我正在尝试使用Alpha-beta修剪Minimax进行3D Tic Tac Toe游戏。然而，似乎算法选择子最优路径。

例如，只需直接穿过立方体的中间或单个板，就可以赢得胜利。 AI似乎选择了 next 转弯时最佳的单元格，而不是当前转弯。

我尝试重新创建并使用启发式算法返回算法，但我没有取得多大进展。无论层面如何，它似乎都有同样的问题。

代码为here。

相关部分是computers_move和think_ahead（以及'2'变种，这些仅仅是我尝试稍微替代的方法）。

我希望这可能是我忽略的简单事情，但据我所知，我不确定问题是什么。如果有人能够解释这个问题，我会非常感激。

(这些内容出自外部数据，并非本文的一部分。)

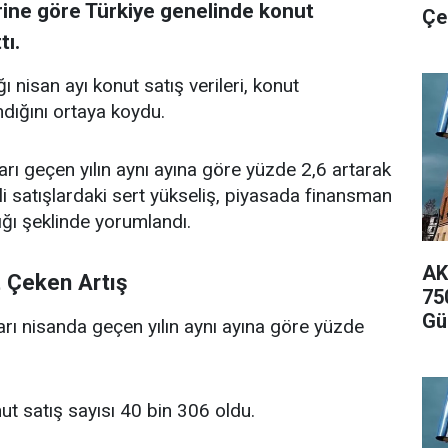
lerine göre Türkiye genelinde konut
Çe
tı.
ı nisan ayı konut satış verileri, konut
ndığını ortaya koydu.
rı geçen yılın aynı ayına göre yüzde 2,6 artarak
ili satışlardaki sert yükseliş, piyasada finansman
ığı şeklinde yorumlandı.
AK
t Çeken Artış
75
Gü
ları nisanda geçen yılın aynı ayına göre yüzde
ut satış sayısı 40 bin 306 oldu.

def computers_move2(self):
    best_score = -1000
    best_move = None
    h = None
    win = False

    for move in self.allowed_moves:
        self.move(move, self.ai)
        if self.complete:
            win = True
            break
        else:
            h = self.think_ahead2(self.human, -1000, 1000)
        self.depth_count = 0
        if h >= best_score:
            best_score = h
            best_move = move
            self.undo_move(move)
        else:
            self.undo_move(move)

    if not win:
        self.move(best_move, self.ai)
    self.human_turn = True

def think_ahead2(self, player, a, b):
    if self.depth_count <= self.difficulty:
        self.depth_count += 1
        if player == self.ai:
            h = None
            for move in self.allowed_moves:
                self.move(move, player)
                if self.complete:
                    self.undo_move(move)
                    return 1000
                else:
                    h = self.think_ahead2(self.human, a, b)
                    if h > a:
                        a = h
                        self.undo_move(move)
                    else:
                        self.undo_move(move)
                if a >= b:
                    break
            return a
        else:
            h = None
            for move in self.allowed_moves:
                self.move(move, player)
                if self.complete:
                    self.undo_move(move)
                    return -1000
                else:
                    h = self.think_ahead2(self.ai, a, b)
                    if h < b:
                        b = h
                        self.undo_move(move)
                    else:
                        self.undo_move(move)
                if a >= b:
                    break
            return b
    else:
        diff = self.check_available(self.ai) - self.check_available(self.human)
        return diff

Answer 1

原来我的算法似乎工作正常。问题是由我的帮助函数move和undo_move引起的。另外根本问题是我允许的移动。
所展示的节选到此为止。